Pressure-Dependent Diffusion Coefficients and Haven Ratios in Cation-Conducting Glasses

Abstract

The influence of hydrostatic pressure on diffusion and ionic conduction is providing deeper insights into the atomistic mechanisms of ionic motion in glasses. We have studied the tracer diffusion of 22Na in a sodium borate glass and of 86Rb in a rubidium borate glass as functions of hydrostatic pressures. The activation volumes of tracer diffusion are DeltaVD(Rb) = 33.5 cm3 mol-1 and DeltaVD(Na) = 6.1 cm3 mol-1. In comparison, the activation volumes of charge diffusion obtained recently from the pressure dependence of conductivity are smaller: DeltaVsigma(Rb) = 7.2 cm3 mol(-1) and DeltaVsigma(Na) = 2.8 cm3 mol(-1). These differences, where (DeltaVD - DeltaVsigma) > 0, imply that the Haven ratios decrease with pressure. This effect is particularly significant for the rubidium borate glass. Starting from basic equations of linear response theory for mass and charge transport, we develop a model that accounts for these experimental findings.
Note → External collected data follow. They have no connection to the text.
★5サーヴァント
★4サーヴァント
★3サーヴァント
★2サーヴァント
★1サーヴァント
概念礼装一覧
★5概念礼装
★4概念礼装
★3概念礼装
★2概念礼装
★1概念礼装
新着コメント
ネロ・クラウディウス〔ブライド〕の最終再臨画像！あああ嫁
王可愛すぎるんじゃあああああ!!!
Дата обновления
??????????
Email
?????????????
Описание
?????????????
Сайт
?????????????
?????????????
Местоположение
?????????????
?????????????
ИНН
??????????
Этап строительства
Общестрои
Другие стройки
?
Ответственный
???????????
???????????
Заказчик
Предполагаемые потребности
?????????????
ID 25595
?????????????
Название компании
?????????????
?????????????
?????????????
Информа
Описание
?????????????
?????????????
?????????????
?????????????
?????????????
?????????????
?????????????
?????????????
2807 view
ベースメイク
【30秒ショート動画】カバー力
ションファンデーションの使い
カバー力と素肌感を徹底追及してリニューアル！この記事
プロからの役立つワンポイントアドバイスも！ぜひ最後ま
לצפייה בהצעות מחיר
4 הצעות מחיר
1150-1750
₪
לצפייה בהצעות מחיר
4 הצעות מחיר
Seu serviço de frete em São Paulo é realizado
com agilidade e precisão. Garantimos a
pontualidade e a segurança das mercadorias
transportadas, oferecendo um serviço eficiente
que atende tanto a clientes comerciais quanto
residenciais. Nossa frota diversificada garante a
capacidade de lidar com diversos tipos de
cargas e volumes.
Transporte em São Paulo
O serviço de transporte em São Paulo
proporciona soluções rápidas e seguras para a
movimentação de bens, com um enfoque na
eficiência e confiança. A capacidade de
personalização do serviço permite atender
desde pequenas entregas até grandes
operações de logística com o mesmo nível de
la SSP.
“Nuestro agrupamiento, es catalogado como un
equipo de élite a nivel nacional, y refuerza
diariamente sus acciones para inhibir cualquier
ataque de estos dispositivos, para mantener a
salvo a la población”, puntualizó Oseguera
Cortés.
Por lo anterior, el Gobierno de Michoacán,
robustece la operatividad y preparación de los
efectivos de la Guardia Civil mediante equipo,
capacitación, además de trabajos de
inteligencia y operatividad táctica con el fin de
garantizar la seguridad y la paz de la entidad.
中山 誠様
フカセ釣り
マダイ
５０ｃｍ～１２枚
The difference between the activation volumes, DeltaVD and DeltaVsigma, and the pressure-dependent Haven ratios are consequences of collective movements of ions in glass, implying a concerted motion of ions in a chain- or caterpillar-like fashion. In our treatment, it is a vacant site (with ions jumping into it successively) that moves along an extended pathway. Hence, we regard vacant sites as the carriers of charge and ions as the carriers of diffusing matter. The decrease of the Haven ratio with pressure is attributed to the influence of pressure on the topology of the conduction pathways, which are progressively straightened out with increasing pressure.